As the inquisition against Confederate monuments and street names continues in the U.S., Canadian natives are continuing their war against Canadian historical figures.

Now they have convinced the Elementary Teachers’ Federation of Ontario that the name of Sir John A. Macdonald — the father of Canadian confederation — be erased from all schools in the province.

There are quite a few.

The native activist group Idle No More is behind most of the political action. They even held a sit-in on Parliament Hill during the July 1 Canada Day celebrations to highlight their cause.

They are demanding that the name of a park in Halifax, Nova Scotia be changed because it was named after Gen. Edward Cornwallis, who fought the American colonists in the American revolutionary war: but that’s not why they want his name stricken — natives say Cornwallis was responsible for a program of genocide aimed against Atlantic tribes.

Now Macdonald is facing the same accusations, apparently because he lacked the sensitivity of the current prime minister, Justin Trudeau.

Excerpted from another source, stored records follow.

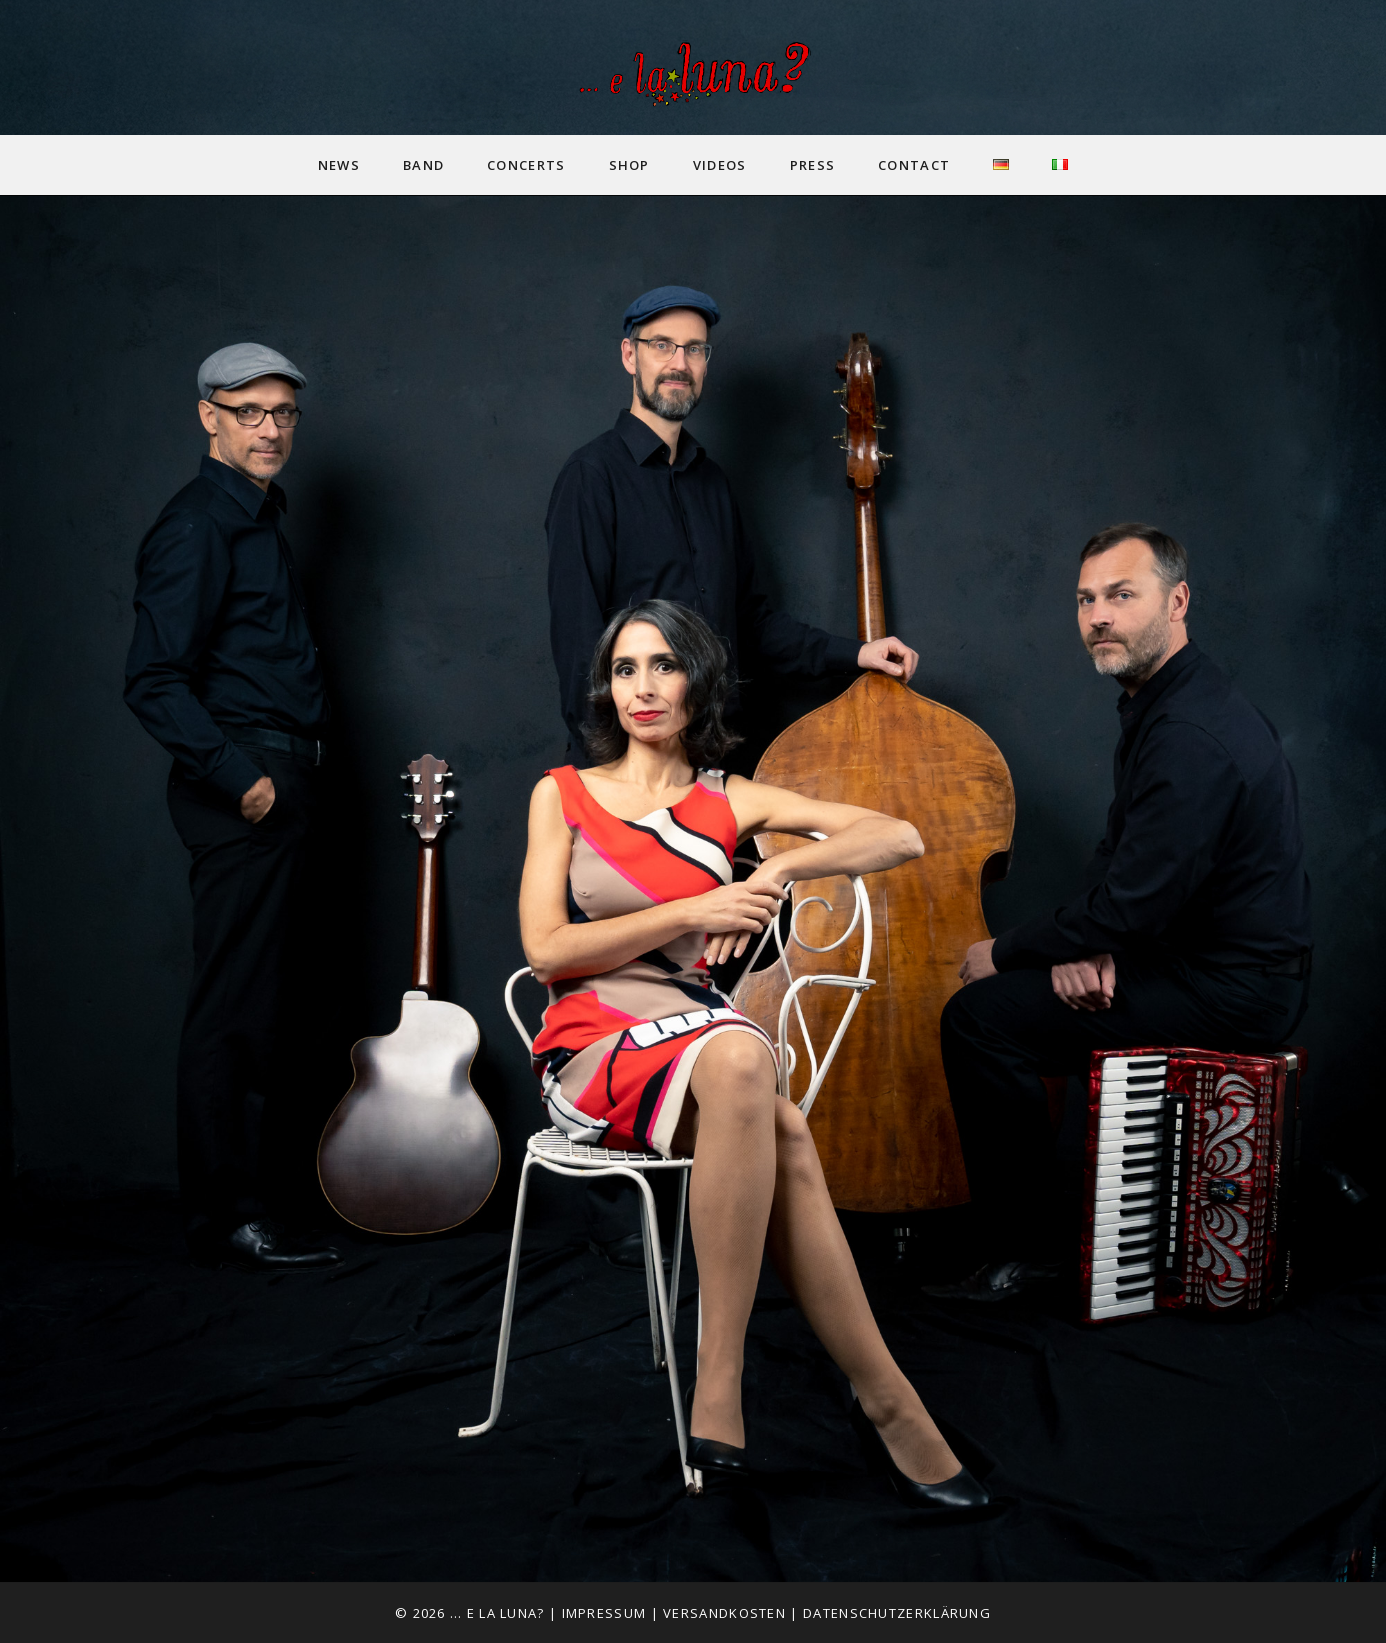 The image size is (1386, 1643). What do you see at coordinates (724, 1613) in the screenshot?
I see `Versandkosten` at bounding box center [724, 1613].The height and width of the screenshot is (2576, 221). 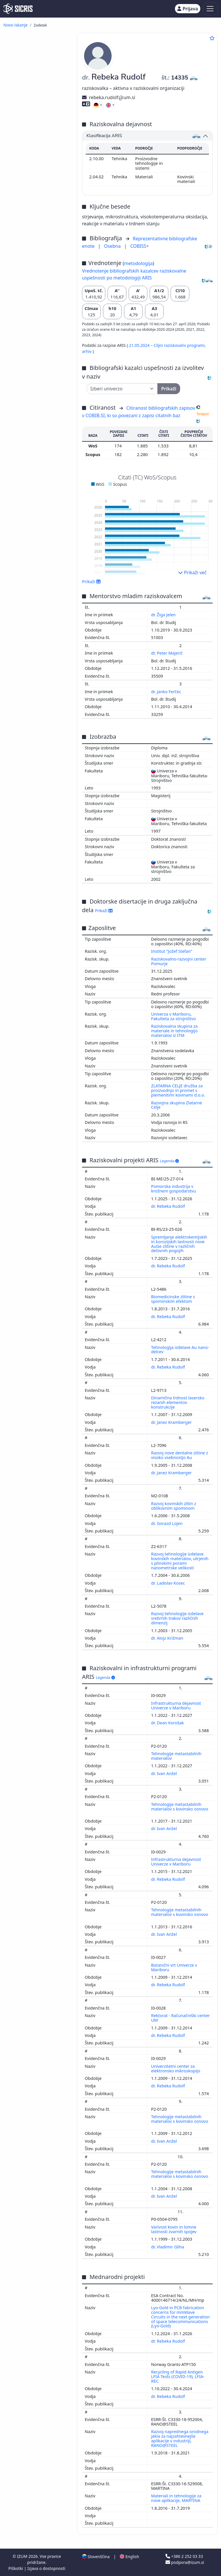 What do you see at coordinates (39, 239) in the screenshot?
I see `univerzitetni, visokošolski ali višješolski učbenik z recenzijo ()` at bounding box center [39, 239].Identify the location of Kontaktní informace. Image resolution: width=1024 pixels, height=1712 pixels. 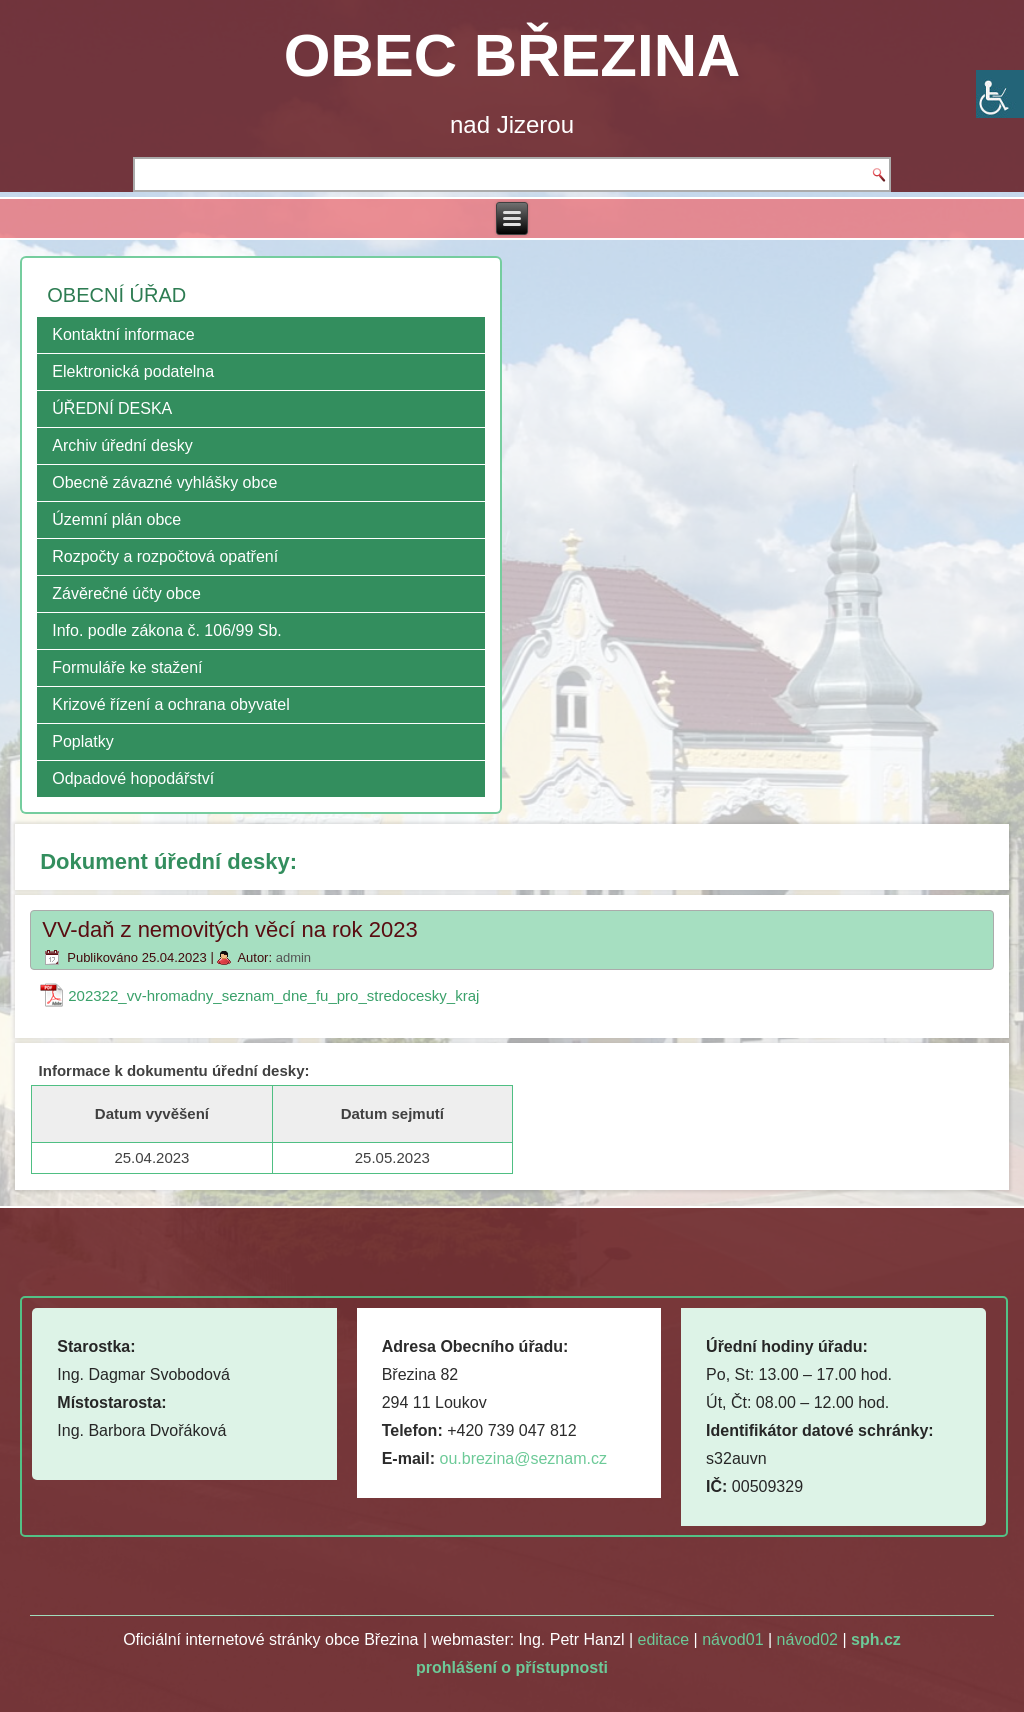
(123, 334). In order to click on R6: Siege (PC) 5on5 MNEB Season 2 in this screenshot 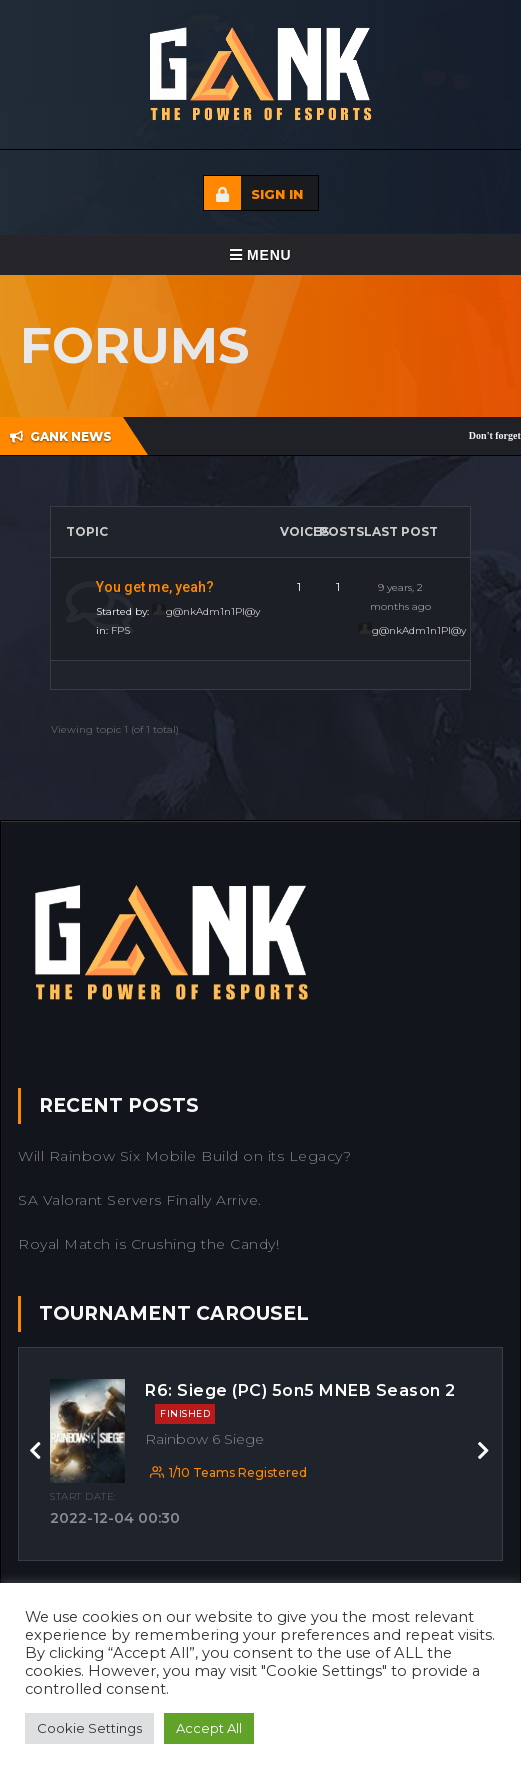, I will do `click(300, 1402)`.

Felipe Pareja, a French teacher in the Peel region of Ontario, sponsored the motion to rename provincial schools. Pareja says it passed by a substantial majority, but wasn’t unanimous. He says he understands Macdonald may well be a figure of historic importance but he shouldn’t be honored today because of his “central role as the architect, of, really what was the genocide of Indigenous peoples on Turtle Island.,” as he told CBC News.

But the initiative isn’t receiving blanket acclaim in the province.

“It’s one of the most crazy and ridiculous things I’ve ever heard — just simply trying to erase Canadian history in the guise of an extreme and radical political correctness. I can’t believe the average teacher in Ontario would support this type of ridiculous idea,” John Baird, a former foreign affairs minister in the Conservative government of Prime Minister Stephen Harper, told CBC.

Conservative Member of Parliament Erin O’Toole entered the fray on Wednesday, calling the plan “embarrassing” and tweeted that the “teachers’ union needs a lesson in how to teach history.”